In a table that is has unsorted number values, how would I find the X closest values to the number Y? An example case would be something like…

{5,1,3,2,4}, Results : 3, Start at Number : 4 
-- {5,3,4}, The initial starting number can be found in the solution

The resulting array doesn’t need to be sorted. I’m looking at binary searching but the initial array would need to be sorted.

Anything helps, thanks!

Loop through the array until you find the LEAST difference from the number.

local numbers = {1,3,9,0,4}
local goal = 5 --4 is closest to 5, now let's figure it out
local closest
local lastDifference = 99999999--Start very high so any number can beat it at first
for i,v in pairs(numbers) do
    --Loop through array
    local distance = math.abs(goal-v) --Distance away
    if distance<lastDifference then
        closest = v --Note, i is the location in the array, v is the value
        lastDifference = distance
    end
end
print(closest)
3 Likes

Thanks for the quick reply! I was looking for something that would return multiple values though.
In your example, if I were to get the 3 closest values, the desired result would be…

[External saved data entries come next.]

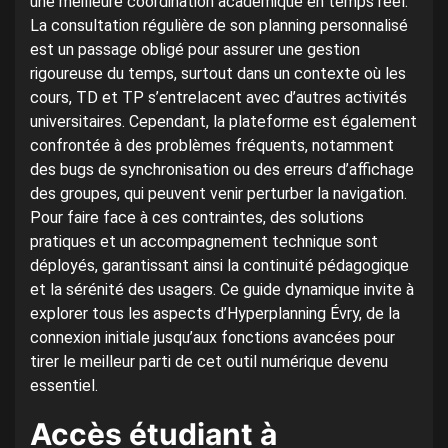
une meilleure coordination académique en temps réel.
La consultation régulière de son planning personnalisé
est un passage obligé pour assurer une gestion
rigoureuse du temps, surtout dans un contexte où les
cours, TD et TP s’entrelacent avec d’autres activités
universitaires. Cependant, la plateforme est également
confrontée à des problèmes fréquents, notamment
des bugs de synchronisation ou des erreurs d’affichage
des groupes, qui peuvent venir perturber la navigation.
Pour faire face à ces contraintes, des solutions
pratiques et un accompagnement technique sont
déployés, garantissant ainsi la continuité pédagogique
et la sérénité des usagers. Ce guide dynamique invite à
explorer tous les aspects d’Hyperplanning Évry, de la
connexion initiale jusqu’aux fonctions avancées pour
tirer le meilleur parti de cet outil numérique devenu
essentiel.
Accès étudiant à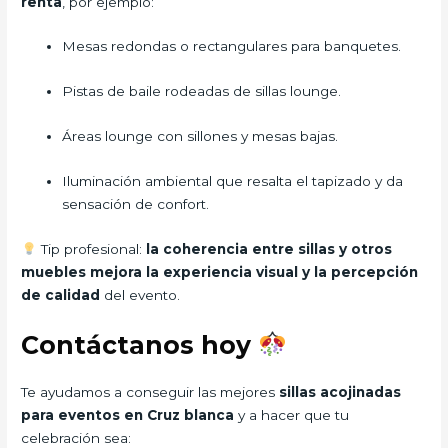
renta
, por ejemplo:
Mesas redondas o rectangulares para banquetes.
Pistas de baile rodeadas de sillas lounge.
Áreas lounge con sillones y mesas bajas.
Iluminación ambiental que resalta el tapizado y da
sensación de confort.
Tip profesional:
la coherencia entre sillas y otros
muebles mejora la experiencia visual y la percepción
de calidad
del evento.
Contáctanos hoy
Te ayudamos a conseguir las mejores
sillas acojinadas
para eventos en Cruz blanca
y a hacer que tu
celebración sea: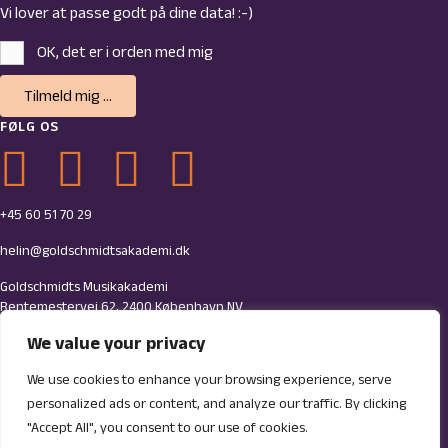
Vi lover at passe godt på dine data! :-)
OK, det er i orden med mig
Tilmeld mig ...
FØLG OS
Link til Goldschmidts Facebook-side
Link til Goldschmidts Youtube-side
Link til Goldschmidts LinkedIn-side
Link til Goldschmidts Instagram-profil
+45 60 51 70 29
helin@goldschmidtsakademi.dk
Goldschmidts Musikakademi
Rentemestervej 62, 2400 København NV
We value your privacy
CVR: 34681287
Jyske Bank 7754-0001639421
We use cookies to enhance your browsing experience, serve
personalized ads or content, and analyze our traffic. By clicking
"Accept All", you consent to our use of cookies.
© 2026 Goldschmidts Musikakademi. All Rights Reserved.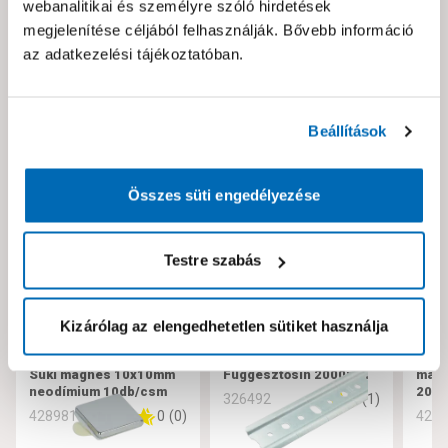
webanalitikai és személyre szóló hirdetések
Hibát találtál az oldalon vagy a termék leírásában?
megjelenítése céljából felhasználják. Bővebb információ
Kérjük jelezd nekünk!
az adatkezelési tájékoztatóban.
Neked ajánljuk!
Beállítások
Összes süti engedélyezése
Testre szabás
Kizárólag az elengedhetetlen sütiket használja
Suki mágnes 10x10mm
Függesztősín 2000mm
mágn
neodímium 10db/csm
20m
5
(
1
)
326492
0
(
0
)
428981
429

{1,3,4} or {3,4,9} (depending on if the code touched the 9 or the 1 first)

I would calculate for each index the difference to the desired value. Then, sort the table so the indexes with the smallest differences are at the start and then fetch the desired number of values. Here’s an example:

local Values = {1, 34, 8, 5, 3, 13, 21, 2}

local closestTo = 9 -- number you want to be close to
local fetchCount = 3 -- how many numbers to return

-- replace number with a pair of the number and the difference to the desired number
for i = 1, #Values do
	Values[i] = {Values[i], math.abs(closestTo - Values[i])}
end

-- sort the table of Values so that the indexes at the start have the smallest differences
table.sort(
	Values,
	function(a, b)
		return a[2] < b[2]
	end
)

-- print the first 'fetchCount' numbers
for i = 1, fetchCount do
	print(Values[i][1])
end

This does edit the original table though by replacing the numbers by ‘pairs’ (tables with two indexes). You could alternatively first copy the table if you do not want to alter the original.

11 Likes

Thank you! I tested it out and it worked for me!
Thanks for also helping, @REALTimothy0812 :slight_smile:

As Zomebody mentioned, you can do this without changing the structure of the original table. This version only changes its order.

local function getClosestValues(values, closestTo, fetchCount)
    table.sort(values, function(a, b)
        return math.abs(closestTo - a) < math.abs(closestTo - b)
    end)
    return unpack(values, 1, fetchCount) -- enclose this in {} if you want it as a table
end
7 Likes